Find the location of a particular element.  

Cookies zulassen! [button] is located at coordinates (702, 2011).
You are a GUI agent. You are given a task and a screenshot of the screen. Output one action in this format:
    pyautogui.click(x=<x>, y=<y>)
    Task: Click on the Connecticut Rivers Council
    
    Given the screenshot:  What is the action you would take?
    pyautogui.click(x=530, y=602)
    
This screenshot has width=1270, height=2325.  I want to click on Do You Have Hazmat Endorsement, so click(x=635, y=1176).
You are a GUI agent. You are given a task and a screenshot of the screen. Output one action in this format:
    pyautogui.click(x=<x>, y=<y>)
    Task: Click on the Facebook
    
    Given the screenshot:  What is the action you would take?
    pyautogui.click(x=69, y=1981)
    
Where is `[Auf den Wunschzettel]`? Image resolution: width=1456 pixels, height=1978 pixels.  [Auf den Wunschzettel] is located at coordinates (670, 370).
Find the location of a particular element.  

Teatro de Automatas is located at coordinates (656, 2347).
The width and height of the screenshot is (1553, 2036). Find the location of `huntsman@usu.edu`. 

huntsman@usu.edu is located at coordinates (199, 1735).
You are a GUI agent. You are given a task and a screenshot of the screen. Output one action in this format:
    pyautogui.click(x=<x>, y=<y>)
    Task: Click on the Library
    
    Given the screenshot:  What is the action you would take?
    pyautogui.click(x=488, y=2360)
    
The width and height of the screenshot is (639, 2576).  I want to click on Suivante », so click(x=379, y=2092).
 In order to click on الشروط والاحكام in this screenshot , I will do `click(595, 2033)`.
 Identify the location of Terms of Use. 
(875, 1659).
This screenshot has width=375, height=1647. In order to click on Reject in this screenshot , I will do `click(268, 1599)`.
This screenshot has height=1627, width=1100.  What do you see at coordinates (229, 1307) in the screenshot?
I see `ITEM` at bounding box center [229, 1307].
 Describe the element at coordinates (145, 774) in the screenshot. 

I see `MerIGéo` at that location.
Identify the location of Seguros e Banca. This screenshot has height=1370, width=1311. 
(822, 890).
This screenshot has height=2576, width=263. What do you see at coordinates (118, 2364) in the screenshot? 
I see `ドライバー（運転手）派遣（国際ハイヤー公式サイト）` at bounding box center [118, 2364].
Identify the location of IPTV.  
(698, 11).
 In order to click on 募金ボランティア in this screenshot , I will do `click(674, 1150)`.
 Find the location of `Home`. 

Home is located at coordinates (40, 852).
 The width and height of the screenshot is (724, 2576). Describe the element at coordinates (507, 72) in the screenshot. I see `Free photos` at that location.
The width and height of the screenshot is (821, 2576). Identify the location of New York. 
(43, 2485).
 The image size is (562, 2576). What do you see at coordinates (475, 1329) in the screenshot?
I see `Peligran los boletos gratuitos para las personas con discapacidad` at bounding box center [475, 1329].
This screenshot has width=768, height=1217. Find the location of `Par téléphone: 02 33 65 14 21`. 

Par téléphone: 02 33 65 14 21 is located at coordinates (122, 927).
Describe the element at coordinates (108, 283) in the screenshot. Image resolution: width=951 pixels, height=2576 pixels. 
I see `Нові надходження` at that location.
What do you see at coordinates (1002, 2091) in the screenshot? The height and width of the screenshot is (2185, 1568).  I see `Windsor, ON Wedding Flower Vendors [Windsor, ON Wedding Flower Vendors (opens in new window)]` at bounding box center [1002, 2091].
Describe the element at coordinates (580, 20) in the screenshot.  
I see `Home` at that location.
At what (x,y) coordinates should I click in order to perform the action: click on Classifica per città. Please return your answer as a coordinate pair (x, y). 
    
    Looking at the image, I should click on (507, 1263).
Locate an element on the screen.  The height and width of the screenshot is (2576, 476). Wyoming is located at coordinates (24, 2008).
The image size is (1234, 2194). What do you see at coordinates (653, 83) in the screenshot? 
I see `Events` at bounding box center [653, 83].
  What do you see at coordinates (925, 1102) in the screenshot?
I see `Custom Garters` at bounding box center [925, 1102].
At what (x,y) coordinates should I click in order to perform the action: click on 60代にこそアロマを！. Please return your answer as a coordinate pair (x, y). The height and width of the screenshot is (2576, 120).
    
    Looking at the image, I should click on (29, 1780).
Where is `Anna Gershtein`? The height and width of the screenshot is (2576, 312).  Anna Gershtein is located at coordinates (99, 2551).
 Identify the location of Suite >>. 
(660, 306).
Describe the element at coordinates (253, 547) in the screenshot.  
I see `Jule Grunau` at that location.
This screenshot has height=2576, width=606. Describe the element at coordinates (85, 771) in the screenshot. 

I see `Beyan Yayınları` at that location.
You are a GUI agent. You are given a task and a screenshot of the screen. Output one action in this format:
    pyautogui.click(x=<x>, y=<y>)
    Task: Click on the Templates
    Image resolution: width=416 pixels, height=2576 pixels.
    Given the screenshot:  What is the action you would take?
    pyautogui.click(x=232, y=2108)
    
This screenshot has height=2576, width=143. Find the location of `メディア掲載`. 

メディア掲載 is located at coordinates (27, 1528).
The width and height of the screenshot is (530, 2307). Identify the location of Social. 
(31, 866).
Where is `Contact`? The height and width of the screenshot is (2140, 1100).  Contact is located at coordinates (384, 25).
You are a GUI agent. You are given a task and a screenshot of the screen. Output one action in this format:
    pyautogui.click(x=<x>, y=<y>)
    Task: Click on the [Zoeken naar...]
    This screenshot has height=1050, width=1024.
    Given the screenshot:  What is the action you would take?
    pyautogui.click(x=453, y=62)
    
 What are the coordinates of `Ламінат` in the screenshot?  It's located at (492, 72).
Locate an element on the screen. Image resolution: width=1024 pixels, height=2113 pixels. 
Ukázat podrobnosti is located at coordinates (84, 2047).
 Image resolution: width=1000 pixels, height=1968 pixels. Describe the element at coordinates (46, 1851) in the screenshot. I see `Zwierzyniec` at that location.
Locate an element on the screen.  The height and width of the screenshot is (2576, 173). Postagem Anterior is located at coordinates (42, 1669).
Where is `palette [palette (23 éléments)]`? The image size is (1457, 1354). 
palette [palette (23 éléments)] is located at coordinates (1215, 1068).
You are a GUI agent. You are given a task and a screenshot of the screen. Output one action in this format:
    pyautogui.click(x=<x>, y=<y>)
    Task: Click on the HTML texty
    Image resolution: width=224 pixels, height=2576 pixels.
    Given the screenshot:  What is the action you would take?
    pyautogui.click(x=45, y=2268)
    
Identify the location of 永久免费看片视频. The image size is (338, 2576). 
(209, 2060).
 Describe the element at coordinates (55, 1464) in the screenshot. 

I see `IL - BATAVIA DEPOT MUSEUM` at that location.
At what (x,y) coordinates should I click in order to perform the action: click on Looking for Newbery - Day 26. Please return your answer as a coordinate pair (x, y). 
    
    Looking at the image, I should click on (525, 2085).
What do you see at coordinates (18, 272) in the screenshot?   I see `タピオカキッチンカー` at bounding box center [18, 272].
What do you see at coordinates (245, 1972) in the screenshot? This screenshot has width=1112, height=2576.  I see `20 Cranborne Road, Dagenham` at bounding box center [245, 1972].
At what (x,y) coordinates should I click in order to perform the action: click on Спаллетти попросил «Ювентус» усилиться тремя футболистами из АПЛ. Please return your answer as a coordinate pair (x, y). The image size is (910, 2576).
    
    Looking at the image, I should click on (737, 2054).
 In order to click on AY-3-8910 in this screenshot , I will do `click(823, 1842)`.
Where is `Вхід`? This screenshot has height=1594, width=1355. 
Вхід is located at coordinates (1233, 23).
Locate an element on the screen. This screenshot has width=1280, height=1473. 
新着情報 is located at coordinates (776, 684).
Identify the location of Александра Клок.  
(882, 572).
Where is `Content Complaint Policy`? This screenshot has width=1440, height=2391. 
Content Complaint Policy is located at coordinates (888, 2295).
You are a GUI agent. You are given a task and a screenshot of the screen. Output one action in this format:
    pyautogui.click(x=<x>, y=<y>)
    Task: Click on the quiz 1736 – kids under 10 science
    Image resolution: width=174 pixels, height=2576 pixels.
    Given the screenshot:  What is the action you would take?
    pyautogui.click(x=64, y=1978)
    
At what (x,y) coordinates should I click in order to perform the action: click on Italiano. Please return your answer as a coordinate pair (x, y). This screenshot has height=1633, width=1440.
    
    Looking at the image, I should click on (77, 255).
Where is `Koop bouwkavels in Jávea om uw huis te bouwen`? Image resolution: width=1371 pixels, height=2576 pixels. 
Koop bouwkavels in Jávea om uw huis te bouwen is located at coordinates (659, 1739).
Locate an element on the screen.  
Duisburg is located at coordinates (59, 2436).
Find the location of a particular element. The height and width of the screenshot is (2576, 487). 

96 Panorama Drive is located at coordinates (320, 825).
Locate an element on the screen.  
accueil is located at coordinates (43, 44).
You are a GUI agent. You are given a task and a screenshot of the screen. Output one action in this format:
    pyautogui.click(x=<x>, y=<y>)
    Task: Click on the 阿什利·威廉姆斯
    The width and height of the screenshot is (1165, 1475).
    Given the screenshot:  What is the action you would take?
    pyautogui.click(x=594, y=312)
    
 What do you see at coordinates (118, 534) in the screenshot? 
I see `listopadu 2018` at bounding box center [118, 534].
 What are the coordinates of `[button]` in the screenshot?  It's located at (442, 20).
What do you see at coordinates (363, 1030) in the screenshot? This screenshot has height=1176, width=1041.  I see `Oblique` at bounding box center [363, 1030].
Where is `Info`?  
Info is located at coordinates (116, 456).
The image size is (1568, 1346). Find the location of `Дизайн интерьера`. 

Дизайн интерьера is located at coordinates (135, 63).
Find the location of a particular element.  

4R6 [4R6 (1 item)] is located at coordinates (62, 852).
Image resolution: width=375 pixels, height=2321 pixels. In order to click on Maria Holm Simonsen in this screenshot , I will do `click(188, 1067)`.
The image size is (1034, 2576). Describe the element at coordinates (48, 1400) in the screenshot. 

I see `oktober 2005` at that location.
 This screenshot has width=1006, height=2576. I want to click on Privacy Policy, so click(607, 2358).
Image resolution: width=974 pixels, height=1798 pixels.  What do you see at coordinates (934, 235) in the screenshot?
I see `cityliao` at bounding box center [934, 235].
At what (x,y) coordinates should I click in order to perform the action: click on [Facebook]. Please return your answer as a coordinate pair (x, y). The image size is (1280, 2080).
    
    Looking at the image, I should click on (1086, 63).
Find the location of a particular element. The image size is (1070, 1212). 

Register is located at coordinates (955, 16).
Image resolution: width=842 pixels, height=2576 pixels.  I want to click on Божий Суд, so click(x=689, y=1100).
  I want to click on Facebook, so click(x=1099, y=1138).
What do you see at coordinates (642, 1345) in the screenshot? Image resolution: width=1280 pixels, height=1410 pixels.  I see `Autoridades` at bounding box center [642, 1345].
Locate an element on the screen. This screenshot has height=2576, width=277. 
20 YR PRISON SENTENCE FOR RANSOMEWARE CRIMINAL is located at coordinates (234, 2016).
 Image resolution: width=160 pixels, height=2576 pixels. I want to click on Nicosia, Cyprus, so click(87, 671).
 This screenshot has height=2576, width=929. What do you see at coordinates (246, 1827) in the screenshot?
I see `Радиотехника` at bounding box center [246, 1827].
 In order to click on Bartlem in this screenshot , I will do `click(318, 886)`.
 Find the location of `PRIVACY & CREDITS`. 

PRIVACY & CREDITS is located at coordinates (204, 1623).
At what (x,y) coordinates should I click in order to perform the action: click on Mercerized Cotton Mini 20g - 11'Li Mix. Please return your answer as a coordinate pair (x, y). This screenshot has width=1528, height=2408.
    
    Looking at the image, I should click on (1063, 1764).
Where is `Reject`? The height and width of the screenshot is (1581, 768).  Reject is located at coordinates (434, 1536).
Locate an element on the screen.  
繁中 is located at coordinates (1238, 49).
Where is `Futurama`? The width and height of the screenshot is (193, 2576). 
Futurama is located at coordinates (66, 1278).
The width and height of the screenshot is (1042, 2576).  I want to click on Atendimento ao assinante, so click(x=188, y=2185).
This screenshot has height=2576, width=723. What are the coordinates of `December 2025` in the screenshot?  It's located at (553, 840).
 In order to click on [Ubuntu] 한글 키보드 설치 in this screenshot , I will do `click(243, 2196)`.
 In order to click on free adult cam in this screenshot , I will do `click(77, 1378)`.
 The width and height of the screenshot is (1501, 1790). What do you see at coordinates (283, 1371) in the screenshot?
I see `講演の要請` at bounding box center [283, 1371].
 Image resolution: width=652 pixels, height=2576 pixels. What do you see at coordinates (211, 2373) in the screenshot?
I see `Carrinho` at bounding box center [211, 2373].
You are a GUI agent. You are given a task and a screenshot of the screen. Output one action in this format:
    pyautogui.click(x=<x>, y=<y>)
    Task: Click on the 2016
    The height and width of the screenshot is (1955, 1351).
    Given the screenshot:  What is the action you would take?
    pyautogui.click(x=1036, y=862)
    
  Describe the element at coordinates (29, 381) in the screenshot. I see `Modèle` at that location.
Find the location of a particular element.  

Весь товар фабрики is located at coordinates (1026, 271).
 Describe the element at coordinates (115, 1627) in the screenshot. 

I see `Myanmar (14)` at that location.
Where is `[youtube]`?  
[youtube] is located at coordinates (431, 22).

+ + + + + + +

▶ WORK REQUIRED
Set down, from the entries above, exactly the lines from the one with "Task: Click on the Library" up to and including the one with "This screenshot has width=375, height=1647.", and no other lines.

▶ ANSWER SECTION
    Task: Click on the Library
    
    Given the screenshot:  What is the action you would take?
    pyautogui.click(x=488, y=2360)
    
The width and height of the screenshot is (639, 2576).  I want to click on Suivante », so click(x=379, y=2092).
 In order to click on الشروط والاحكام in this screenshot , I will do `click(595, 2033)`.
 Identify the location of Terms of Use. 
(875, 1659).
This screenshot has width=375, height=1647. In order to click on Reject in this screenshot , I will do `click(268, 1599)`.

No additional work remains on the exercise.